Zildjian Z-Custom 19" Trash Ride, does it break easily?

Reilly98

Junior Member
hi, ive been wanting to get a zildjian z-custom 19" trash ride cymbals, but im a hard hitter and ive seen that its very light and wobbly (for want of a better word) :p.

can it take a beating? or should i look towards something else?
 

Steamer

Platinum Member
Any cymbal regardless of maker at any size, weight or thickness will break if hit hard enough.
 

Reilly98

Junior Member
I did answer it. Thick or thin, small, large or heavy they are all prone to cracking under ultra heavy use and continues hard hits.

sorry if a aggravated you, i meant that i just wanted to know how durable this particular cymbal was, sorry.
 

Steamer

Platinum Member
sorry if a aggravated you, i meant that i just wanted to know how durable this particular cymbal was, sorry.
No worries just indicating that any cymbal is not beyond breaking well experiencing continous heavy hits and the related metal fatique that comes with it.

Good luck with getting firsthand user feedback on this specific pie you're after.
 

DrumEatDrum

Platinum Member
sorry if a aggravated you, i meant that i just wanted to know how durable this particular cymbal was, sorry.
Well, given it's rather thick, it should hold up well. I've owned many cymbals from the Z line, and they take a lot of abuse, but I've also broken them, but maybe because I used to use tree trunks fro drum sticks.

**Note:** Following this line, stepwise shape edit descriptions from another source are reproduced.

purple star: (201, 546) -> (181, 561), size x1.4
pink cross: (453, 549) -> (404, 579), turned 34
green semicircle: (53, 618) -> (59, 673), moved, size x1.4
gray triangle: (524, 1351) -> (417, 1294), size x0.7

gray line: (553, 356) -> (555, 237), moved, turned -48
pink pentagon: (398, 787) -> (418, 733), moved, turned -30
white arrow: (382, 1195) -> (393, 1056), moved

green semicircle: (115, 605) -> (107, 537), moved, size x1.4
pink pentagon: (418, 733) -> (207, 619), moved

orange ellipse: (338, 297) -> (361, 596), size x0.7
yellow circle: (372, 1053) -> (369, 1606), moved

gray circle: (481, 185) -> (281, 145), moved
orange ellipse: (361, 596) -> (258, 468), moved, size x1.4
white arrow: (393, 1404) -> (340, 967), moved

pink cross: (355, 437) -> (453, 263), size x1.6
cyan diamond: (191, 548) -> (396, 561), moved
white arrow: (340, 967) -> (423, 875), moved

But as said, if you hit any cymbal hard enough, it will break.

It all depends on how you play, how big your sticks are, how hard you kit, and the way you hit. Asking if a cymbal is or isn't going to break depends on many factors, the least of which is the cymbals design. It's not like cymbal makers design cymbals thinking "I know, lets make something that will break after a certain number of hits."
 
M

Mediocrefunkybeat

Guest
I still don't understand why people think that thicker cymbals are less prone to breakage. I've seen more Z Customs cracked on this forum than any other cymbal - that'll be for two reasons. i) Hard hitters buy them thinking they are more durable ii) thicker cymbals are less flexible and hence more brittle and prone to breakage than a thinner cymbal. 2oo2's can take a beating, but they're also very flexible. And half the thickness, too.
 

sticksnstonesrus

Silver Member
Hence the stellar advice from the others before me...it's all true. Thick, thin, heavy, light...putting the good wood to it enough...it'll break.

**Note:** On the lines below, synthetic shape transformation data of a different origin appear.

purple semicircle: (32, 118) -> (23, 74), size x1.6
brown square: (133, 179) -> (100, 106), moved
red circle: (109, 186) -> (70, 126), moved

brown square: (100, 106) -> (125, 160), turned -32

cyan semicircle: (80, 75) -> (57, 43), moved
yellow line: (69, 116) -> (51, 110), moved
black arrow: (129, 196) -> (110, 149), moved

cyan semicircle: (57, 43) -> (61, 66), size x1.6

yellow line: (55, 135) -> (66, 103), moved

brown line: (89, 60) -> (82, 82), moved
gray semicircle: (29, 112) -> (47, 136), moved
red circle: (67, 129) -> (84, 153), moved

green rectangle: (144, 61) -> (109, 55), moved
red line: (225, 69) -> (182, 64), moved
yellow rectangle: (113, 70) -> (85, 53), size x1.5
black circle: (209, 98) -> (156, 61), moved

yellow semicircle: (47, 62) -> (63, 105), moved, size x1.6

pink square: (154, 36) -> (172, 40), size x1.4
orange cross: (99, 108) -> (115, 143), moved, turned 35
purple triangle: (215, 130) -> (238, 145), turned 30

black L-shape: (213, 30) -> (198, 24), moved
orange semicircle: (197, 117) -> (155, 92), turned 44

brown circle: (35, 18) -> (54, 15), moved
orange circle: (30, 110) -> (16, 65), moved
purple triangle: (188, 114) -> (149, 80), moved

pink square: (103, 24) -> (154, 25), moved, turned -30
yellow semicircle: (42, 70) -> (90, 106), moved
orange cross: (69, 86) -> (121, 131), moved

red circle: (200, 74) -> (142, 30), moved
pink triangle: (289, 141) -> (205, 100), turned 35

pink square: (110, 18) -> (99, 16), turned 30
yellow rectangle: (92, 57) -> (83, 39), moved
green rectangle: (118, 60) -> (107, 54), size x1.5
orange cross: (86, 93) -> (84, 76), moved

Now specific to a "ride"...you might not, and probably won't do any damage if staying on the tips of the stick...but it sounds like your aim is to be crash/riding the cymbal...and with that, it falls into the "most suseptible to breakage" category.

Crash riding is unlike just regular crash-swatting in that playing the edge (or bow) repeatedly, exponentially magnifies the stressors applied. It's not just a simple single hit where the energy is allowed to dissapate. Quarter/eigth note riding places a substantial bit more and adds the difference of strike angles because of the repeated hits...meaning each hit isn't a consistent strike angle whereas letting a cymbal return to its resting position ensures that you're maximizing the right angle of strike.

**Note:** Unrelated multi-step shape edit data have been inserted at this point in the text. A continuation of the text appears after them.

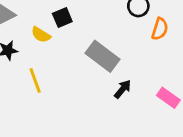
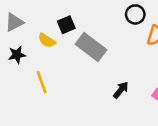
gray rectangle: (102, 56) -> (91, 47), moved

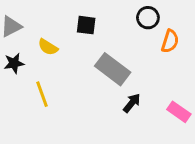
black square: (66, 25) -> (86, 25), moved, turned 30
gray rectangle: (91, 47) -> (113, 69), moved

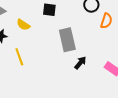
gray rectangle: (113, 69) -> (67, 40), turned 40

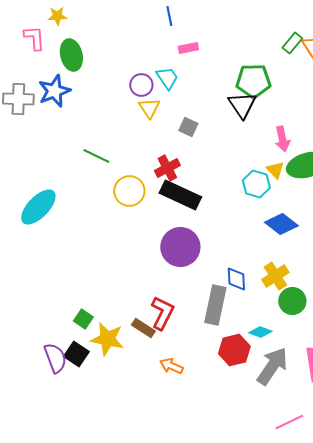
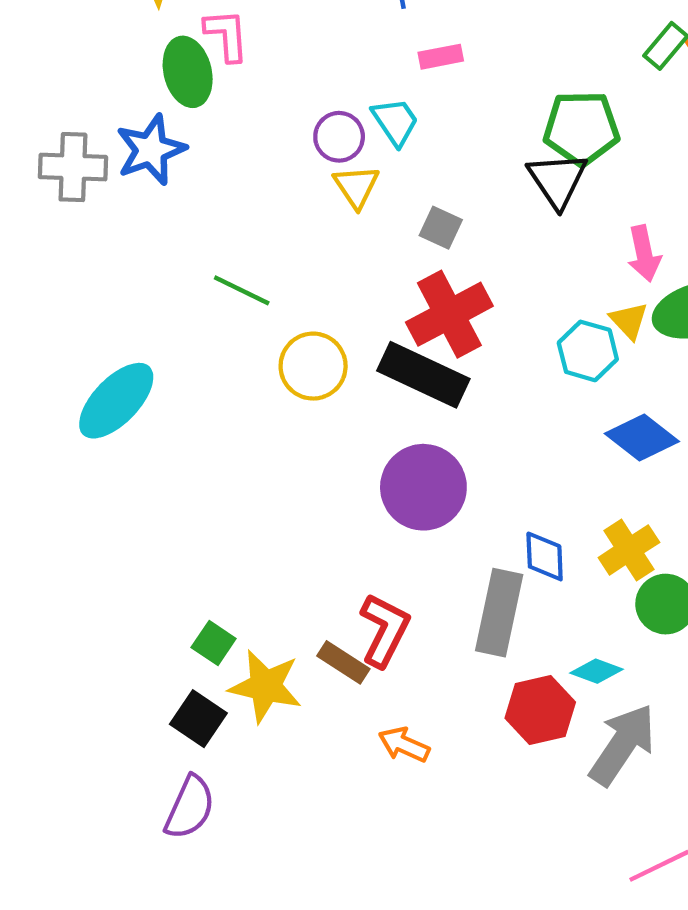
pink L-shape: (34, 38) -> (227, 35), moved
red cross: (167, 168) -> (449, 314), moved, size x1.5
purple semicircle: (55, 358) -> (190, 807), moved, turned 44

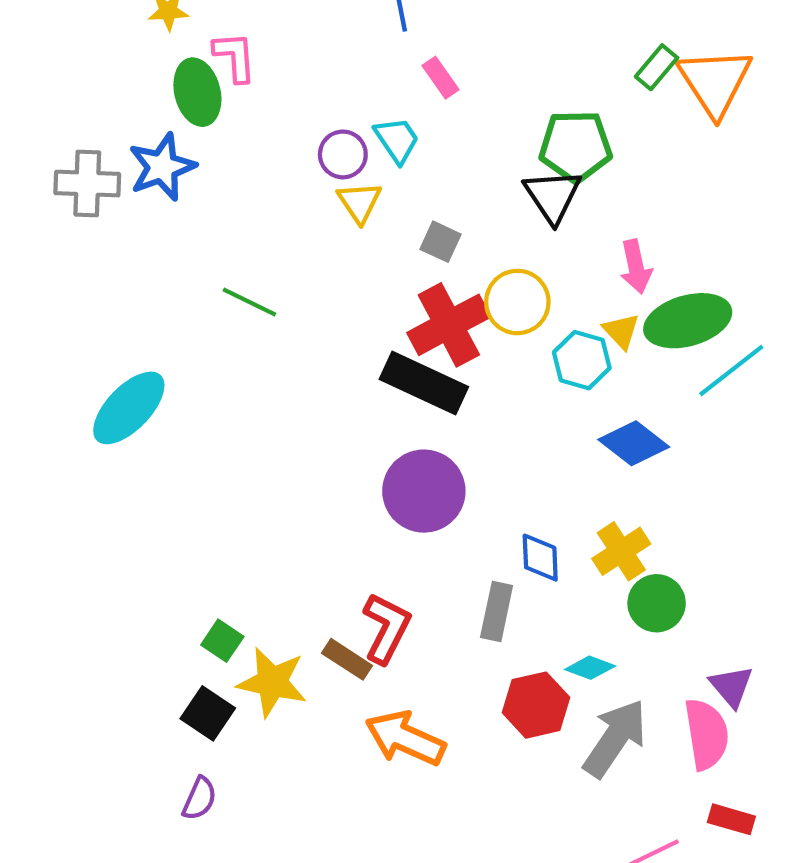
pink rectangle: (441, 57) -> (440, 78), turned 66
yellow circle: (313, 366) -> (517, 302), moved
gray rectangle: (499, 613) -> (497, 612), size x0.7
orange arrow: (404, 745) -> (405, 738), size x1.6
purple semicircle: (190, 807) -> (199, 799), size x0.7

IMHO playing a relatively thin crash/ride (medium) vs. a thick/heavy cymbal works to a two-fold adavntage. Not having to apply crazy-huge power to a crash equals longevity. A drummer can "look" like he's killing it without truly "bashing" but is really playing with great technique. Thick cymbals require more "swat" to make them speak.

Secondly, for years I played "Rock" or "Heavy" weighted cymbals...now playing Vaults which are significantly thinner by design. They've lasted a lot longer than any of the others. Pay it forward to better technique, better cymbal composition, and a lack of money...either way, and to finally make a point...the Trash ride...even if it's thinner, if you care for how you play it, it will provide a long service life.
 

KaBoom21

Member
The Thrash Ride is like a cross between an A Custom and a Z Custom. See lots of cracked/repaired Zs on eBay, but not the Thrash Ride.

It's a cool, versitle cymbal, but the point about crash-riding stressors is right on.